PROBLEM:
Could you output every record below exactly as it appears?

*****

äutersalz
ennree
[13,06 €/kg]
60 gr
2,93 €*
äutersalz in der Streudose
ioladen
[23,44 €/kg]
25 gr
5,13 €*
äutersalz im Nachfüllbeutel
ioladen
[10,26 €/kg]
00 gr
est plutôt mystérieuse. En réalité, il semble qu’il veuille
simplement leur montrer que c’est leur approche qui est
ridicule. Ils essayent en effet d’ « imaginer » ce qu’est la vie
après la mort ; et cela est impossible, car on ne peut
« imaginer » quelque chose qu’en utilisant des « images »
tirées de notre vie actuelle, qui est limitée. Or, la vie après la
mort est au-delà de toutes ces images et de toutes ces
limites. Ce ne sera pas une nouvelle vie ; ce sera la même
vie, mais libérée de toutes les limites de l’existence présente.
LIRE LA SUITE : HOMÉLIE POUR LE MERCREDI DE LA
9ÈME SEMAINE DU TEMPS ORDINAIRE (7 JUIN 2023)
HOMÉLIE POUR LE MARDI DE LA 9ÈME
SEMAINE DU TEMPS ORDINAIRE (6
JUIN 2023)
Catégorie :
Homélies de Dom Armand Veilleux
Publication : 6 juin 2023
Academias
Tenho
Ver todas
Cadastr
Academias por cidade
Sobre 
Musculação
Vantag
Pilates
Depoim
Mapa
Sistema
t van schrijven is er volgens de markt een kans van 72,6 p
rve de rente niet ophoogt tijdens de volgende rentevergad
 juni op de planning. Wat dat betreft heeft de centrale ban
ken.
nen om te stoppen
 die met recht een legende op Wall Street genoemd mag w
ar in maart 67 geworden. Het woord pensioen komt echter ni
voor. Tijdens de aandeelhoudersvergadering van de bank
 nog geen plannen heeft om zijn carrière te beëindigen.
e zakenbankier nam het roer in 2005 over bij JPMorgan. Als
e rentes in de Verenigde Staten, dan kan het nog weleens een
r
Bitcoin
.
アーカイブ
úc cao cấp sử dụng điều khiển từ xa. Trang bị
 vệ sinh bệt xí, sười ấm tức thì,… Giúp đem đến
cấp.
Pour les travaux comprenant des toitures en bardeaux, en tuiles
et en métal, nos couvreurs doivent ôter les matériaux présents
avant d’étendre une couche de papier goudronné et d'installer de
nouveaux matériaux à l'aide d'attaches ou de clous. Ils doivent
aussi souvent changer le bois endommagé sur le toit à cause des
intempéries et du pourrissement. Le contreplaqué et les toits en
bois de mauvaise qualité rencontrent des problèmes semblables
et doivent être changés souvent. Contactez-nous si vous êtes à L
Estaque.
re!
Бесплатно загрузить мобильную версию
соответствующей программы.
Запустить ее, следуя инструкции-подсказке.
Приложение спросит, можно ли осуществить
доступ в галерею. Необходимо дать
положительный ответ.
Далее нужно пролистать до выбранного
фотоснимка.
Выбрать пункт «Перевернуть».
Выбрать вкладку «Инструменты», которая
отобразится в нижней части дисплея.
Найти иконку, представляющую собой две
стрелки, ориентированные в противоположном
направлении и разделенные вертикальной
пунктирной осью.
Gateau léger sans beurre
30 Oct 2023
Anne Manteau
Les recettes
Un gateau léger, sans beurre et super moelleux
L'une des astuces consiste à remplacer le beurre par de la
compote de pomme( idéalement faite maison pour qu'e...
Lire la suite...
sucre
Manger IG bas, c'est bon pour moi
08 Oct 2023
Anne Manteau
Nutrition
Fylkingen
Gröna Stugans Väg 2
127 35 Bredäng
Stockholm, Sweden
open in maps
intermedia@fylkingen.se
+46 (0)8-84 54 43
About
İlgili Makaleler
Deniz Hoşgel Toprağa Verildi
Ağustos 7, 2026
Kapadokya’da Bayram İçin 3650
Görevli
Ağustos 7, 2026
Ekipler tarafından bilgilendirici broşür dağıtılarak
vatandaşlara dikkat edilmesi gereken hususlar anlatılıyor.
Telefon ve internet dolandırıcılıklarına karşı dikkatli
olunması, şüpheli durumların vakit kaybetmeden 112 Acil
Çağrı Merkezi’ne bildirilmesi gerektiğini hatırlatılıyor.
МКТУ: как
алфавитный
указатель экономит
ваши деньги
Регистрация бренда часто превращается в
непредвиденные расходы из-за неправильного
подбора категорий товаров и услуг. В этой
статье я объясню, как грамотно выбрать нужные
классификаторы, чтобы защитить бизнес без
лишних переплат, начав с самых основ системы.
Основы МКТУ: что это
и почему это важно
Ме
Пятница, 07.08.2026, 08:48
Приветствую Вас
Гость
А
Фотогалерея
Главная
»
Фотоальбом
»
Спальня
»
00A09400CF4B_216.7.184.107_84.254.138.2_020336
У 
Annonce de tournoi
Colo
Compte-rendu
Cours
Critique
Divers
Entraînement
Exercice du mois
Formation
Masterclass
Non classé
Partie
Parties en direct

*****

TASK SOLUTION:
äutersalz
ennree
[13,06 €/kg]
60 gr
2,93 €*
äutersalz in der Streudose
ioladen
[23,44 €/kg]
25 gr
5,13 €*
äutersalz im Nachfüllbeutel
ioladen
[10,26 €/kg]
00 gr
est plutôt mystérieuse. En réalité, il semble qu’il veuille
simplement leur montrer que c’est leur approche qui est
ridicule. Ils essayent en effet d’ « imaginer » ce qu’est la vie
après la mort ; et cela est impossible, car on ne peut
« imaginer » quelque chose qu’en utilisant des « images »
tirées de notre vie actuelle, qui est limitée. Or, la vie après la
mort est au-delà de toutes ces images et de toutes ces
limites. Ce ne sera pas une nouvelle vie ; ce sera la même
vie, mais libérée de toutes les limites de l’existence présente.
LIRE LA SUITE : HOMÉLIE POUR LE MERCREDI DE LA
9ÈME SEMAINE DU TEMPS ORDINAIRE (7 JUIN 2023)
HOMÉLIE POUR LE MARDI DE LA 9ÈME
SEMAINE DU TEMPS ORDINAIRE (6
JUIN 2023)
Catégorie :
Homélies de Dom Armand Veilleux
Publication : 6 juin 2023
Academias
Tenho
Ver todas
Cadastr
Academias por cidade
Sobre 
Musculação
Vantag
Pilates
Depoim
Mapa
Sistema
t van schrijven is er volgens de markt een kans van 72,6 p
rve de rente niet ophoogt tijdens de volgende rentevergad
 juni op de planning. Wat dat betreft heeft de centrale ban
ken.
nen om te stoppen
 die met recht een legende op Wall Street genoemd mag w
ar in maart 67 geworden. Het woord pensioen komt echter ni
voor. Tijdens de aandeelhoudersvergadering van de bank
 nog geen plannen heeft om zijn carrière te beëindigen.
e zakenbankier nam het roer in 2005 over bij JPMorgan. Als
e rentes in de Verenigde Staten, dan kan het nog weleens een
r
Bitcoin
.
アーカイブ
úc cao cấp sử dụng điều khiển từ xa. Trang bị
 vệ sinh bệt xí, sười ấm tức thì,… Giúp đem đến
cấp.
Pour les travaux comprenant des toitures en bardeaux, en tuiles
et en métal, nos couvreurs doivent ôter les matériaux présents
avant d’étendre une couche de papier goudronné et d'installer de
nouveaux matériaux à l'aide d'attaches ou de clous. Ils doivent
aussi souvent changer le bois endommagé sur le toit à cause des
intempéries et du pourrissement. Le contreplaqué et les toits en
bois de mauvaise qualité rencontrent des problèmes semblables
et doivent être changés souvent. Contactez-nous si vous êtes à L
Estaque.
re!
Бесплатно загрузить мобильную версию
соответствующей программы.
Запустить ее, следуя инструкции-подсказке.
Приложение спросит, можно ли осуществить
доступ в галерею. Необходимо дать
положительный ответ.
Далее нужно пролистать до выбранного
фотоснимка.
Выбрать пункт «Перевернуть».
Выбрать вкладку «Инструменты», которая
отобразится в нижней части дисплея.
Найти иконку, представляющую собой две
стрелки, ориентированные в противоположном
направлении и разделенные вертикальной
пунктирной осью.
Gateau léger sans beurre
30 Oct 2023
Anne Manteau
Les recettes
Un gateau léger, sans beurre et super moelleux
L'une des astuces consiste à remplacer le beurre par de la
compote de pomme( idéalement faite maison pour qu'e...
Lire la suite...
sucre
Manger IG bas, c'est bon pour moi
08 Oct 2023
Anne Manteau
Nutrition
Fylkingen
Gröna Stugans Väg 2
127 35 Bredäng
Stockholm, Sweden
open in maps
intermedia@fylkingen.se
+46 (0)8-84 54 43
About
İlgili Makaleler
Deniz Hoşgel Toprağa Verildi
Ağustos 7, 2026
Kapadokya’da Bayram İçin 3650
Görevli
Ağustos 7, 2026
Ekipler tarafından bilgilendirici broşür dağıtılarak
vatandaşlara dikkat edilmesi gereken hususlar anlatılıyor.
Telefon ve internet dolandırıcılıklarına karşı dikkatli
olunması, şüpheli durumların vakit kaybetmeden 112 Acil
Çağrı Merkezi’ne bildirilmesi gerektiğini hatırlatılıyor.
МКТУ: как
алфавитный
указатель экономит
ваши деньги
Регистрация бренда часто превращается в
непредвиденные расходы из-за неправильного
подбора категорий товаров и услуг. В этой
статье я объясню, как грамотно выбрать нужные
классификаторы, чтобы защитить бизнес без
лишних переплат, начав с самых основ системы.
Основы МКТУ: что это
и почему это важно
Ме
Пятница, 07.08.2026, 08:48
Приветствую Вас
Гость
А
Фотогалерея
Главная
»
Фотоальбом
»
Спальня
»
00A09400CF4B_216.7.184.107_84.254.138.2_020336
У 
Annonce de tournoi
Colo
Compte-rendu
Cours
Critique
Divers
Entraînement
Exercice du mois
Formation
Masterclass
Non classé
Partie
Parties en direct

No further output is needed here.